RECORDS FOR THE EXERCISE below:

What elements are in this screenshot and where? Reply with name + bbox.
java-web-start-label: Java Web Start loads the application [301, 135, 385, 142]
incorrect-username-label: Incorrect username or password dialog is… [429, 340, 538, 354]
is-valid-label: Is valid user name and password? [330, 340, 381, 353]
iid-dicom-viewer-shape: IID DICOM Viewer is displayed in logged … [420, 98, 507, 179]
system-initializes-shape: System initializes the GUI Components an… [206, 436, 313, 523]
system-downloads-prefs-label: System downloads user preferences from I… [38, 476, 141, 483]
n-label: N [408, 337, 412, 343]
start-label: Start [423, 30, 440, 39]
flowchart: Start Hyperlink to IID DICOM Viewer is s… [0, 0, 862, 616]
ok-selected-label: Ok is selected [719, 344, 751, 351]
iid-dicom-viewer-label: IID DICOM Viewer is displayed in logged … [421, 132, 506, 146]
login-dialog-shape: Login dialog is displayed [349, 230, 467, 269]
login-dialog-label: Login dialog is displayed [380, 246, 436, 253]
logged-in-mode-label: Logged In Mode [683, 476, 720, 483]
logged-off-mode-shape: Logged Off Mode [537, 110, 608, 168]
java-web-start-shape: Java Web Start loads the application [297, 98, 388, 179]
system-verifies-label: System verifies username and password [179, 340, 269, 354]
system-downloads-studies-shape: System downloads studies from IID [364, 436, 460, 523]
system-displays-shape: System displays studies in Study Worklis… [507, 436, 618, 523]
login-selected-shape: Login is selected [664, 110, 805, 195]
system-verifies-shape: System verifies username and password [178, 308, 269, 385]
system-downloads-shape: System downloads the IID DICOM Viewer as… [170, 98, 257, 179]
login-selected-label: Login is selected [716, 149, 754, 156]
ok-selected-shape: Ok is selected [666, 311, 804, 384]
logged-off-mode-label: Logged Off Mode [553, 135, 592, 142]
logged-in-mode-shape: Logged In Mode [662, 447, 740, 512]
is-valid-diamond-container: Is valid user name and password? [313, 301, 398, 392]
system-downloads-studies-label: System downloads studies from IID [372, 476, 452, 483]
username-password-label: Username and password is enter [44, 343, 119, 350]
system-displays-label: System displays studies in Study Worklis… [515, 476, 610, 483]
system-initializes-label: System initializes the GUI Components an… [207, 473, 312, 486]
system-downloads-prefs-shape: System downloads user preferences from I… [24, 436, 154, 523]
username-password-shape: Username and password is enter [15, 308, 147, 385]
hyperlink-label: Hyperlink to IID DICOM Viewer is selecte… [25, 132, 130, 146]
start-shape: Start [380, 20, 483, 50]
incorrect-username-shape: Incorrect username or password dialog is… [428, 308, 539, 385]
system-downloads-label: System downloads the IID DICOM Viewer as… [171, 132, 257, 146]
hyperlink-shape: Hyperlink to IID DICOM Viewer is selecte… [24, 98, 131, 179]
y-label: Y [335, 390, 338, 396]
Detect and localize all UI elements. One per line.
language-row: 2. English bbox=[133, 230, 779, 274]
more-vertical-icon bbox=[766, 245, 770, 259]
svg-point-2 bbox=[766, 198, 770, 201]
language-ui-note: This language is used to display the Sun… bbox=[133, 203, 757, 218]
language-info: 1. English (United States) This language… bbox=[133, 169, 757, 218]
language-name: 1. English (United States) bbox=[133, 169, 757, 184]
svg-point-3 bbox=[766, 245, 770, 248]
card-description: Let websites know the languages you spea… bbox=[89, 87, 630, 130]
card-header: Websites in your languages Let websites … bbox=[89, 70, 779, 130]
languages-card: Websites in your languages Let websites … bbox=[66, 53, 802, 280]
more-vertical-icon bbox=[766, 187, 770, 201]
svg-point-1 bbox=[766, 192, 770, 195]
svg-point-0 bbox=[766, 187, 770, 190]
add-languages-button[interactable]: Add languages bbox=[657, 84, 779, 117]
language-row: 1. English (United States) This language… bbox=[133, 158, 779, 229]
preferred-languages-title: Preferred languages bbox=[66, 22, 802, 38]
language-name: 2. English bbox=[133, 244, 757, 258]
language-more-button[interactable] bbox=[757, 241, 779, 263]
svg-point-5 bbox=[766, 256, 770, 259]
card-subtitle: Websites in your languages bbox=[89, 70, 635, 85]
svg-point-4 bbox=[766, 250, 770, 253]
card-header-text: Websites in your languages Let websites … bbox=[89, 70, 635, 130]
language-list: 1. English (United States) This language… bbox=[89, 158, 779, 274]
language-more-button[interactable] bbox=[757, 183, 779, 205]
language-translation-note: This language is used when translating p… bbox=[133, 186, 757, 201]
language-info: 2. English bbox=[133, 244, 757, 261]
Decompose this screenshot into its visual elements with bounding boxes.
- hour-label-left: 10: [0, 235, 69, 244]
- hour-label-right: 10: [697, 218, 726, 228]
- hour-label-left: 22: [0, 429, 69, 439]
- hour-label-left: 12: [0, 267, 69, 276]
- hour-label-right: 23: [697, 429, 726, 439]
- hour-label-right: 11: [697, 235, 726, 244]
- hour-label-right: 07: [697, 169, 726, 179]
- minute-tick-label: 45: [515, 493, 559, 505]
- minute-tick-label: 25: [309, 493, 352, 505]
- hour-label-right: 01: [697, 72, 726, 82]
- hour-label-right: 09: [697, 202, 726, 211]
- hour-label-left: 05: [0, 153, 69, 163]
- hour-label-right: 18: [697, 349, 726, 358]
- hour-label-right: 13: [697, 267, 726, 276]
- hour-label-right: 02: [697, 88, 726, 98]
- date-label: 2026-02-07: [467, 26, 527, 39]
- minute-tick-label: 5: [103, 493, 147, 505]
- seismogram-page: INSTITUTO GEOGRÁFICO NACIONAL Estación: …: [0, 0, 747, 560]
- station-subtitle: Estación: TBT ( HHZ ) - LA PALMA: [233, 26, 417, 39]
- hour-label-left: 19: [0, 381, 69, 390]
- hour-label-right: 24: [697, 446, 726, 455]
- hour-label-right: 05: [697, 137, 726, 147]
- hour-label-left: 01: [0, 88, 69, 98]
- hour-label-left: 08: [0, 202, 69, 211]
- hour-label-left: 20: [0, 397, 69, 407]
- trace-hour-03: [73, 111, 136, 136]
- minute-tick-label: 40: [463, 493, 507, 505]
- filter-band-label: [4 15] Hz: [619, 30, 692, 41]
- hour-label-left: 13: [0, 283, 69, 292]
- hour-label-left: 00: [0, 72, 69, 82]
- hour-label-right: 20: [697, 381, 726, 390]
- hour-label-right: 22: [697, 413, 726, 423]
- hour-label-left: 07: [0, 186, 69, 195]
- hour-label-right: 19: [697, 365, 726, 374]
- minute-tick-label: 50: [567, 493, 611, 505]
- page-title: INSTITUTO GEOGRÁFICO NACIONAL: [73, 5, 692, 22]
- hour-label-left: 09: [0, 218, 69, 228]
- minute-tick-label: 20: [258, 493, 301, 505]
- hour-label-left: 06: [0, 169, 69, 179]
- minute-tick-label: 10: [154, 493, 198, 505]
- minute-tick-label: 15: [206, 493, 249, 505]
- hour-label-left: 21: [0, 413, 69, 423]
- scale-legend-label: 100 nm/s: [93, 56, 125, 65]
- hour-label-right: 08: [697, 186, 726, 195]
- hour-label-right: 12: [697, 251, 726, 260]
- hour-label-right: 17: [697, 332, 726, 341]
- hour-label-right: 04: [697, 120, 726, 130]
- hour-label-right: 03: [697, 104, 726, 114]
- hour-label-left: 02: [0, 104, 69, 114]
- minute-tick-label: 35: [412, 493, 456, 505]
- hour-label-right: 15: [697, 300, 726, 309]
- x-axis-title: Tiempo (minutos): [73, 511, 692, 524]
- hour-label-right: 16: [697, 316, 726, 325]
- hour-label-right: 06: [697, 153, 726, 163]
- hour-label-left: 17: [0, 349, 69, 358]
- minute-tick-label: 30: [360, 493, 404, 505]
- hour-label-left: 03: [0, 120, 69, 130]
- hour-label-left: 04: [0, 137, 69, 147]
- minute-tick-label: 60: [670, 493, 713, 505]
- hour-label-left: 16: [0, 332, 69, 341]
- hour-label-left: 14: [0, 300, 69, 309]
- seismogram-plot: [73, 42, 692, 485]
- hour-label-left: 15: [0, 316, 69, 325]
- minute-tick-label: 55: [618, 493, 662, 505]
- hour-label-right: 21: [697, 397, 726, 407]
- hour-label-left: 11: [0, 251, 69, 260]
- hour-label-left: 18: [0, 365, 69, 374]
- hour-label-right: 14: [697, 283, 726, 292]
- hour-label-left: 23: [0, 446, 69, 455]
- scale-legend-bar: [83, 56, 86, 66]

End of RECORDS FOR THE EXERCISE.

_YOUR OBJECTIVE_:
In the entries, find every line holding "from" and copy it.

_ANSWER BOX_:
system-downloads-prefs-label: System downloads user preferences from I… [38, 476, 141, 483]
system-downloads-studies-shape: System downloads studies from IID [364, 436, 460, 523]
system-downloads-studies-label: System downloads studies from IID [372, 476, 452, 483]
system-downloads-prefs-shape: System downloads user preferences from I… [24, 436, 154, 523]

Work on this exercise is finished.